Sunday, February 12, 2012

Midnight in the Garden of Good and Evil

AUTHOR: John Berendt
PUBLISHED: 1999
GENRE: Non-Fiction

Midnight in the Garden of Good and Evil is the story of Jim Williams -
Wait.  I'm sorry.  I can't do it.  I can't lie to you, dear reader.  (Takes a deep breath.) I didn't actually read this book. 

No, I didn't watch the movie.  (I'm not that bad.)  I listened to it on CD.  I don't really feel that bad about this, because, as my daily commute is a total of 10 minutes, it took FOREVER to listen to it.  I started to miss NPR.  So I feel I've done my penance, thank you very much.
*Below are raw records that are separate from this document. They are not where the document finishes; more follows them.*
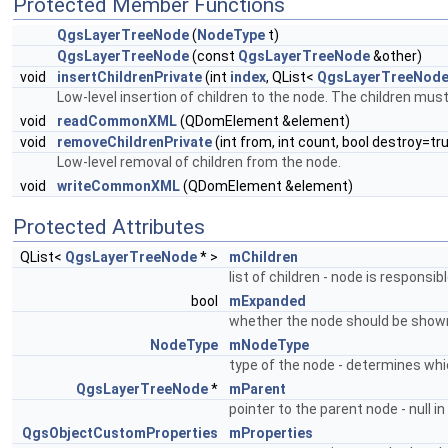
Protected Member Functions
QgsLayerTreeNode
(
NodeType
t)
QgsLayerTreeNode
(const
QgsLayerTreeNode
&other)
void
insertChildrenPrivate
(int
index
, QList<
QgsLayerTreeNod
Low-level insertion of children to the node. The children mus
void
readCommonXML
(QDomElement &element)
void
removeChildrenPrivate
(int from, int count, bool destroy=tr
Low-level removal of children from the node.
void
writeCommonXML
(QDomElement &element)
Protected Attributes
QList<
QgsLayerTreeNode
* >
mChildren
list of children - node is responsibl
bool
mExpanded
whether the node should be shown
NodeType
mNodeType
type of the node - determines whi
QgsLayerTreeNode
*
mParent
pointer to the parent node - null i
QgsObjectCustomProperties
mProperties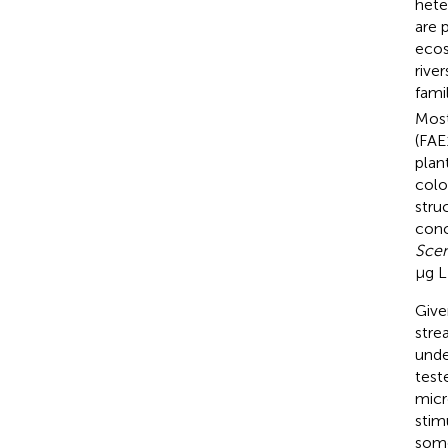
hete
are 
ecos
rive
fami
Most
(FAE
plant
colo
stru
conc
Scen
μg L
Give
stre
unde
test
micr
stim
some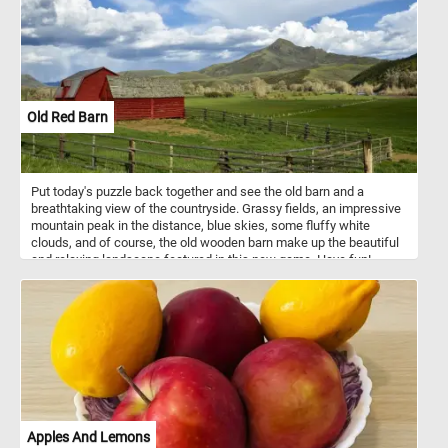
Old Red Barn
Put today's puzzle back together and see the old barn and a
breathtaking view of the countryside. Grassy fields, an impressive
mountain peak in the distance, blue skies, some fluffy white
clouds, and of course, the old wooden barn make up the beautiful
and relaxing landscape featured in this new game. Have fun!
Apples And Lemons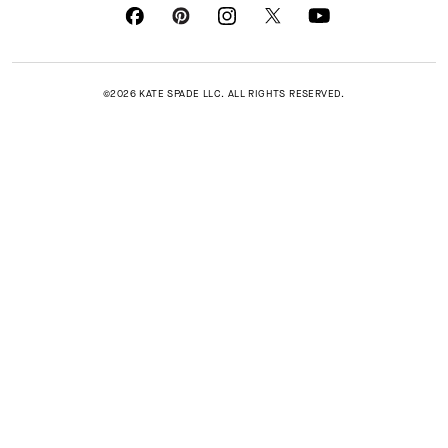
©2026 KATE SPADE LLC. ALL RIGHTS RESERVED.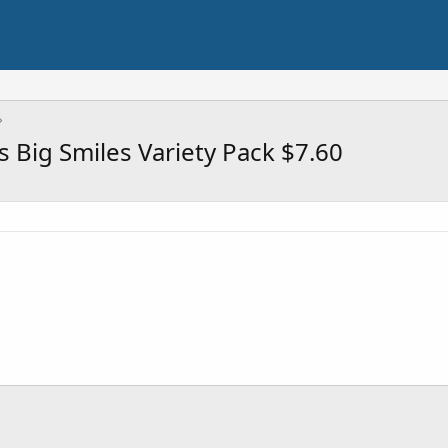
 Big Smiles Variety Pack $7.60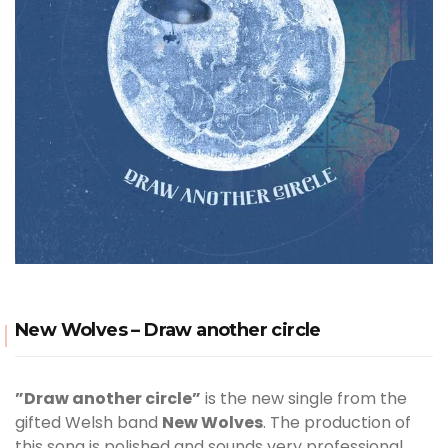
New Wolves – Draw another circle
”Draw another circle”
is the new single from the
gifted Welsh band
New Wolves
. The production of
this song is polished and sounds very professional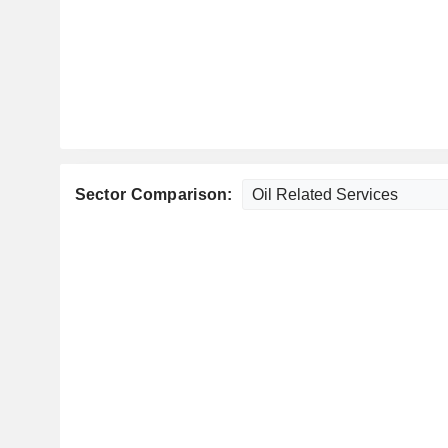
Sector Comparison: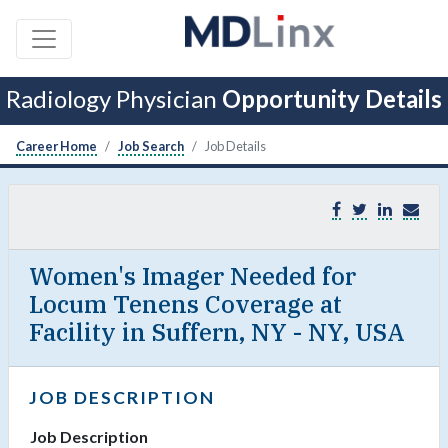
Radiology Physician
Opportunity Details
Career Home
Job Search
Job Details
Women's Imager Needed for
Locum Tenens Coverage at
Facility in Suffern, NY - NY, USA
JOB DESCRIPTION
Job Description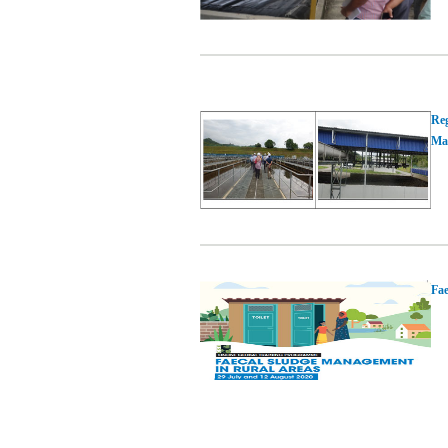
Reg
Mal
Fae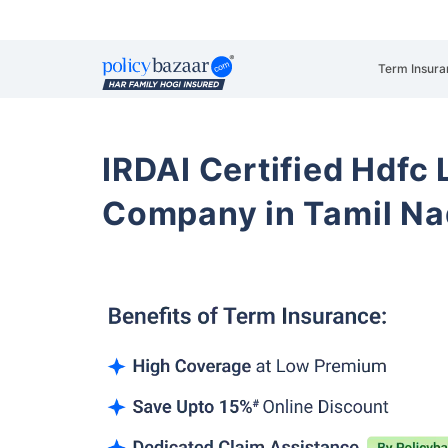
Term Insura
IRDAI Certified Hdfc 
Company in Tamil Na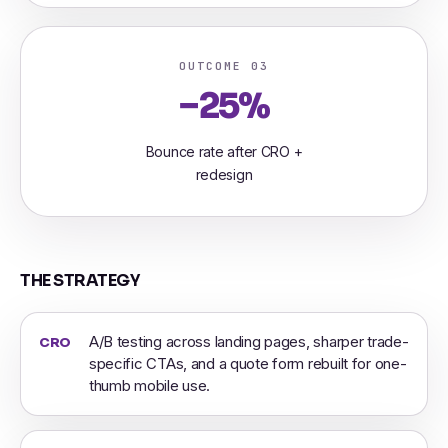
OUTCOME 03
−25%
Bounce rate after CRO +
redesign
THE STRATEGY
A/B testing across landing pages, sharper trade-
CRO
specific CTAs, and a quote form rebuilt for one-
thumb mobile use.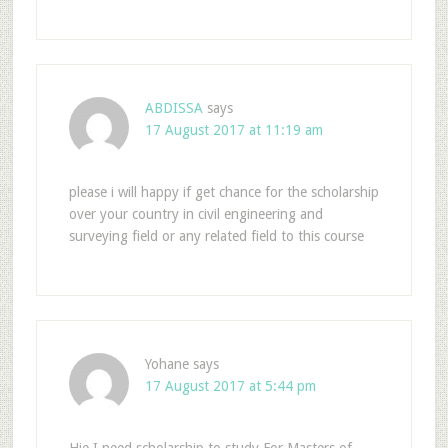
ABDISSA
says
17 August 2017 at 11:19 am
please i will happy if get chance for the scholarship
over your country in civil engineering and
surveying field or any related field to this course
Yohane
says
17 August 2017 at 5:44 pm
Hie I need scholarship to study For Masters of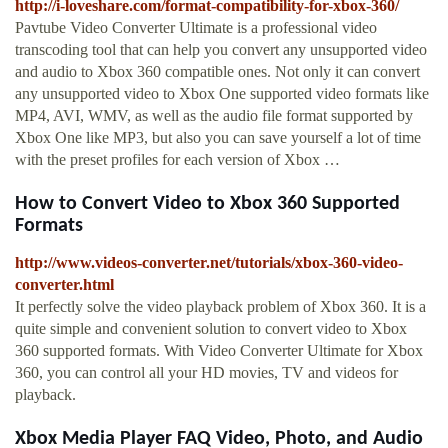
http://i-loveshare.com/format-compatibility-for-xbox-360/
Pavtube Video Converter Ultimate is a professional video
transcoding tool that can help you convert any unsupported video
and audio to Xbox 360 compatible ones. Not only it can convert
any unsupported video to Xbox One supported video formats like
MP4, AVI, WMV, as well as the audio file format supported by
Xbox One like MP3, but also you can save yourself a lot of time
with the preset profiles for each version of Xbox …
How to Convert Video to Xbox 360 Supported
Formats
http://www.videos-converter.net/tutorials/xbox-360-video-
converter.html
It perfectly solve the video playback problem of Xbox 360. It is a
quite simple and convenient solution to convert video to Xbox
360 supported formats. With Video Converter Ultimate for Xbox
360, you can control all your HD movies, TV and videos for
playback.
Xbox Media Player FAQ Video, Photo, and Audio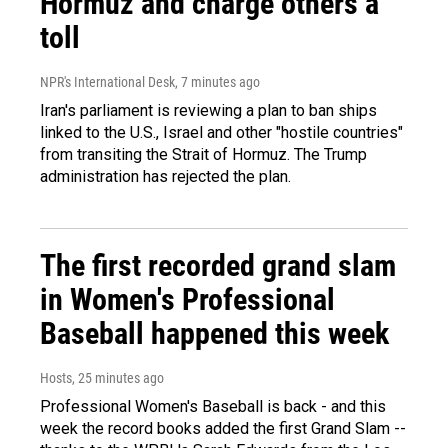
Hormuz and charge others a
toll
NPR's International Desk
, 7 minutes ago
Iran's parliament is reviewing a plan to ban ships
linked to the U.S., Israel and other "hostile countries"
from transiting the Strait of Hormuz. The Trump
administration has rejected the plan.
The first recorded grand slam
in Women's Professional
Baseball happened this week
Hosts
, 25 minutes ago
Professional Women's Baseball is back - and this
week the record books added the first Grand Slam --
Midnight takes place in Savannah, Georgia, that beautiful representation of the Old South.  Old-fashioned and secluded, Savannah does things its own way.*  That doesn't mean it's boring, as Berendt learns.  His main focus is Jim Williams, a social-climbing antique dealer who ends up being tried 3 times for the murder of Danny Hansford, local hustler and part-time employee.  Then there are the subplots, which include but are not limited to: Chablis, the cross-dressing cabaret star who makes Berendt her own personal chauffeur; Joe Odam, the piano-playing lawyer who apparently has an extreme aversion to paying rent (or bills of any kind); Luther Driggers, who may or may not poison Savannah's water supply; and a myriad of other characters that don't just make brief cameos but stick around for entire chapters at a time.  There's so much going on in this book that it feels like 3 or 4 books instead of 1, leaving the reader to wonder how the author is ever going to tie it all together.
As it turns out, he couldn't.  Or didn't want to.   It really doesn't matter.  Each story is interesting, but stuck all together, the whole thing starts to wear on you.  Most of them don't ever get a decent ending.  Berendt leaves Chablis at the Black Cotillion Ball and we never hear from her again, despite the fact that at least 3 or 4 chapters have been devoted to her; the reader just ends up wondering why he brought her up to begin with.  Still, it's an intriguing look into a lovely city, one that has intentionally hidden itself away from the rest of the world.  If nothing else, it'll make you want to take a trip down below the Mason-Dixon line.

LENGTH: 416 pages (or 14 very long CDs)
MAINSTREAM OR NOT: It got made into a movie with John Cusack and Kevin Spacey.
SO, SHOULD I READ IT OR NOT?: I'm still undecided.  If you do, however, actually read it.  The CDs are just too much.

*The only thing I knew about Savannah is that it had banished Rhett Butler after he took a girl out for an unsupervised carraige ride, and then refused to marry her.